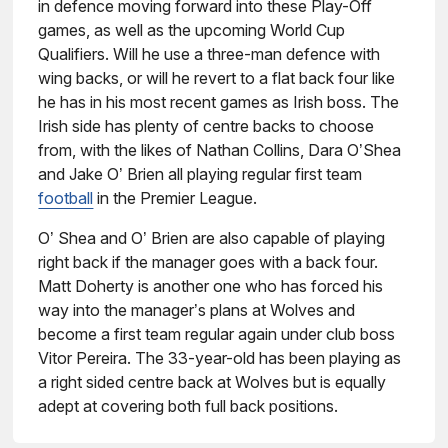
in defence moving forward into these Play-Off
games, as well as the upcoming World Cup
Qualifiers. Will he use a three-man defence with
wing backs, or will he revert to a flat back four like
he has in his most recent games as Irish boss. The
Irish side has plenty of centre backs to choose
from, with the likes of Nathan Collins, Dara O’Shea
and Jake O’ Brien all playing regular first team
football
in the Premier League.
O’ Shea and O’ Brien are also capable of playing
right back if the manager goes with a back four.
Matt Doherty is another one who has forced his
way into the manager’s plans at Wolves and
become a first team regular again under club boss
Vitor Pereira. The 33-year-old has been playing as
a right sided centre back at Wolves but is equally
adept at covering both full back positions.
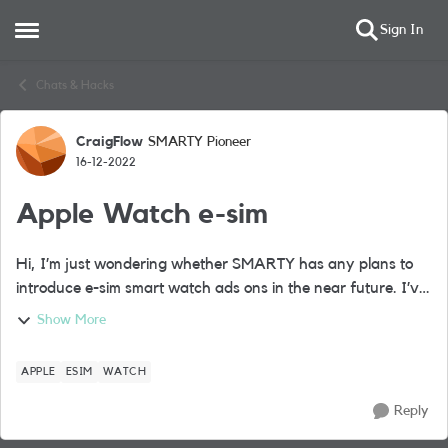
Sign In
Open Side Menu
Skip to content
Chats & Hacks
CraigFlow
SMARTY Pioneer
Forum Discussion
16-12-2022
Apple Watch e-sim
Hi, I’m just wondering whether SMARTY has any plans to
introduce e-sim smart watch ads ons in the near future. I’ve
recently purchased a cellular Apple Watch and don’t want
Show More
to move away from the SM...
APPLE
ESIM
WATCH
Reply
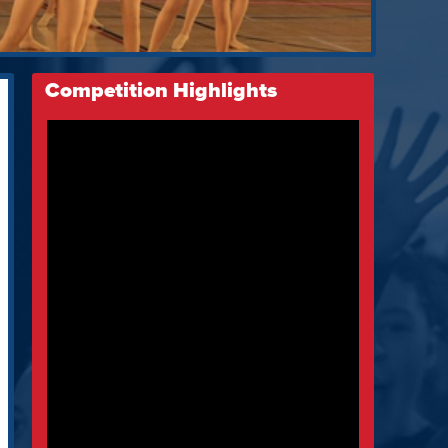
Competition Highlights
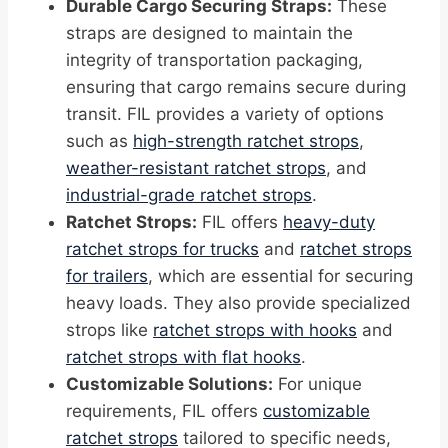
Durable Cargo Securing Straps:
These
straps are designed to maintain the
integrity of transportation packaging,
ensuring that cargo remains secure during
transit. FIL provides a variety of options
such as
high-strength ratchet strops
,
weather-resistant ratchet strops
, and
industrial-grade ratchet strops
.
Ratchet Strops:
FIL offers
heavy-duty
ratchet strops for trucks
and
ratchet strops
for trailers
, which are essential for securing
heavy loads. They also provide specialized
strops like
ratchet strops with hooks
and
ratchet strops with flat hooks
.
Customizable Solutions:
For unique
requirements, FIL offers
customizable
ratchet strops
tailored to specific needs,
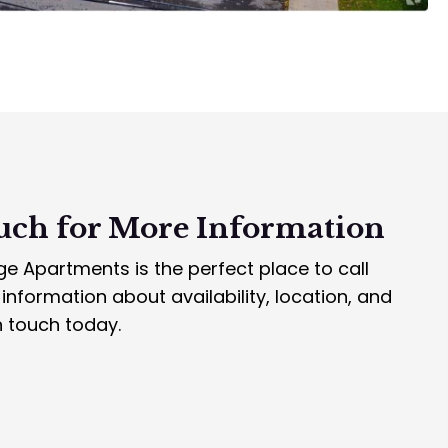
uch for
More Information
e Apartments is the perfect place to call
nformation about availability, location, and
n touch today.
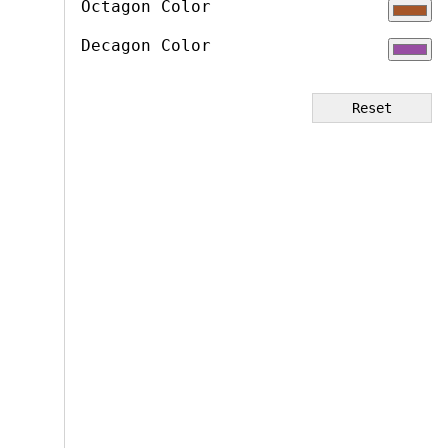
Octagon Color
Decagon Color
Reset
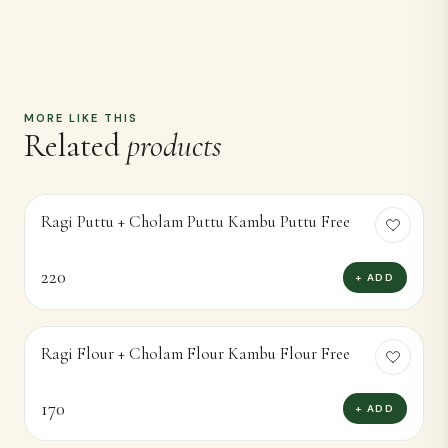
MORE LIKE THIS
Related
products
Ragi Puttu + Cholam Puttu Kambu Puttu Free
220
+ ADD
Ragi Flour + Cholam Flour Kambu Flour Free
170
+ ADD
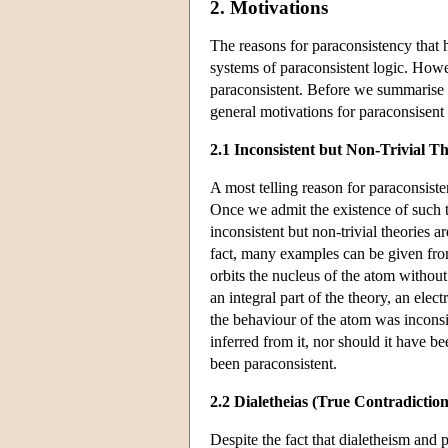
2. Motivations
The reasons for paraconsistency that 
systems of paraconsistent logic. Howev
paraconsistent. Before we summarise t
general motivations for paraconsisent 
2.1 Inconsistent but Non-Trivial Th
A most telling reason for paraconsisten
Once we admit the existence of such t
inconsistent but non-trivial theories 
fact, many examples can be given from
orbits the nucleus of the atom witho
an integral part of the theory, an ele
the behaviour of the atom was inconsis
inferred from it, nor should it have b
been paraconsistent.
2.2 Dialetheias (True Contradiction
Despite the fact that dialetheism and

******************************

## WORK INSTRUCTIONS
Reproduce each line from the listing above that includes the word "into".

## PROBLEM SOLUTION
in defence moving forward into these Play-Off
way into the manager’s plans at Wolves and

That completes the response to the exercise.